With increasing pressure on the legal industry to do all they can to protect their information, law departments and firms alike, everyone really, needs to carefully select and thoroughly vet their third-party cloud providers and vendors to ensure they can provide proof that they process and store data using best practices and hold verifiable certifications and accreditations. Wise companies and firms must turn to their technology partners and ensure that vendors’ information security policies and processes align with their own security and compliance objectives as well as those of their clients and partners. No one can afford to assume their third-party providers have information security considerations in mind and data protection policies and procedures in place.

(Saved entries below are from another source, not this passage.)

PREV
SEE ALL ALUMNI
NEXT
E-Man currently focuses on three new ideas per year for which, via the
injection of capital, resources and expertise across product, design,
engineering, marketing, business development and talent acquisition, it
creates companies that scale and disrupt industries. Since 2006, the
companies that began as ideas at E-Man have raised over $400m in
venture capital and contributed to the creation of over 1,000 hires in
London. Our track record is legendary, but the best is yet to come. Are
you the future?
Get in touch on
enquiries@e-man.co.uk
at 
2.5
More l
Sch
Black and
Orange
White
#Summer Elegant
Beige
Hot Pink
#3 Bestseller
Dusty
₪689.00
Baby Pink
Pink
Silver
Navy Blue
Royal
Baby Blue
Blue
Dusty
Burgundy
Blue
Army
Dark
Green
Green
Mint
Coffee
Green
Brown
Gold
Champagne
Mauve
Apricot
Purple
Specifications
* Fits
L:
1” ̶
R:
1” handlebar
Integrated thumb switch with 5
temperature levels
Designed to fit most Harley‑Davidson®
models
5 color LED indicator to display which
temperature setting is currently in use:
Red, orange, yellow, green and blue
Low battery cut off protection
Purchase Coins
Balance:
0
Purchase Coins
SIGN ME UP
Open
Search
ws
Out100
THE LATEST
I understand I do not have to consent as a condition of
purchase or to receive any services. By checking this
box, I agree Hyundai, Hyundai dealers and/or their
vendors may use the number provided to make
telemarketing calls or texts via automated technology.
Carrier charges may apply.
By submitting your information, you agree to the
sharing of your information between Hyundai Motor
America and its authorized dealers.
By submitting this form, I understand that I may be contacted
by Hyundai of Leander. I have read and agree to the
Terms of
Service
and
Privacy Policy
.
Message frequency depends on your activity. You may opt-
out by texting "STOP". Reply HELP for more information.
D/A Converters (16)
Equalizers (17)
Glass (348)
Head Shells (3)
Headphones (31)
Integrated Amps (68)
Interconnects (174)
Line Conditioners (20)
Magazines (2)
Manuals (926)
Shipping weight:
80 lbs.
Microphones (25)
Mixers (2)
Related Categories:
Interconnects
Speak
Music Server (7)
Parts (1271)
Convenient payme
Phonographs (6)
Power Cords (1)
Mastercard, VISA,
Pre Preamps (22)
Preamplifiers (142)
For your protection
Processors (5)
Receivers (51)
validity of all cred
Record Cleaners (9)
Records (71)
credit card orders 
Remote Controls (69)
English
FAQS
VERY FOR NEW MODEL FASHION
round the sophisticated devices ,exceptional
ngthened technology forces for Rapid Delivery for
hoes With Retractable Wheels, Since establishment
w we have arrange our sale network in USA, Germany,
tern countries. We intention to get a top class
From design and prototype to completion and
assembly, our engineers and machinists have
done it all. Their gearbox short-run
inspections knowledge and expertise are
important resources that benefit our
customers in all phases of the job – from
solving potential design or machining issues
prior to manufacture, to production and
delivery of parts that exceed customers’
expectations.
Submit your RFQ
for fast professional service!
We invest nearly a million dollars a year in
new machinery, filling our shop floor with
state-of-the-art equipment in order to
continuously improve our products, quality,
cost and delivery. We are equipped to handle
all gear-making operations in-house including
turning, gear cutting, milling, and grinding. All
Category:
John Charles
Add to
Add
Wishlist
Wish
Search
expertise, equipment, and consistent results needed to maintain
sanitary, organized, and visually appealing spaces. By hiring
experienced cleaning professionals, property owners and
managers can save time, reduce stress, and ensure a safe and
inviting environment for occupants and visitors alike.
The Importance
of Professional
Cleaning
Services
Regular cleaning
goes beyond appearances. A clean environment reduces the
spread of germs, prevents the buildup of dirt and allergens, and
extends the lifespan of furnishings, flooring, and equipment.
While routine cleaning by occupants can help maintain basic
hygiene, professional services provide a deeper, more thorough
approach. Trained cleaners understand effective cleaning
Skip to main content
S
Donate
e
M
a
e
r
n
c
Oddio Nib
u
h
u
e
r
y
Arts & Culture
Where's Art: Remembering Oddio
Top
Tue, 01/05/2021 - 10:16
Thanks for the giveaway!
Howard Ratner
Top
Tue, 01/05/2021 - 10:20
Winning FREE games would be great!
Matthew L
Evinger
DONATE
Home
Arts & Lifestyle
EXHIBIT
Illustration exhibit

Any vendor can claim to have secure environments to host data (and many do), but most lack verification. Why? Because it’s a lengthy and costly process to alter operations processes and achieve genuine certifications. But that’s not your concern – if vendors are handling your sensitive and critical information, you should insist on proof of compliance and specify security requirements in your vendor selection process.
“Wise companies and firms must ensure that vendors’ information security policies and processes align with their own security and compliance objectives.”
One trusted and rigorous certification is the ISO 27001:2013 standard designed for organizations in any industry, but is particularly pertinent for SaaS vendors, especially those which operate in the cloud. It not only ensures that information is secured from a technical and organizational perspective, it requires guidelines and processes for managing risk and implementing controls which continuously test compliance. ISO 27001 requires management to systematically assess security risks and impacts, design and implement controls to address potential vulnerabilities, and to review and revise controls over time. Furthermore, verified certifications can only be attained through a rigorous 3 step auditing process performed over several months and re-verified annually by third-party accredited certification bodies recognized by government-authorized parties.
Unfortunately, most vendors, particularly in the United States have not gone through the certification process and will often refer their prospects and clients to their cloud-service providers’ certifications, such as Microsoft or Amazon. This is highly misleading and risky, as those service providers only ensure the security of their own infrastructure, platforms, and software. Vendor software and data are not in the cloud-service providers’ ISO scopes. That’s why it is of the utmost importance to make sure your technology vendors carry their own certifications.
So how can you tell?
Start by asking all of your vendors these questions:
- Do you carry any security certifications, such as ISO 27001, and who is your certification body?
- What are your company-specific policies and procedures on information security? How often do you perform security risk assessments to identify and measure risks, and do you keep a log of security and risk incidents?
- What are your organization’s internal policies regarding user access and account security?
- How do you encrypt data at rest and in transit, and what kinds of controls and processes are in place for intrusion detection, monitoring, and threat detection? How often are vulnerability scans and penetration tests performed?
- How do you store and what is your retention policy regarding client data? How do you securely and permanently delete client data?
- Do you enforce your third-party partners and contractors to follow the same security and risk compliance measures, and how often are reviews of these contracts and partners performed?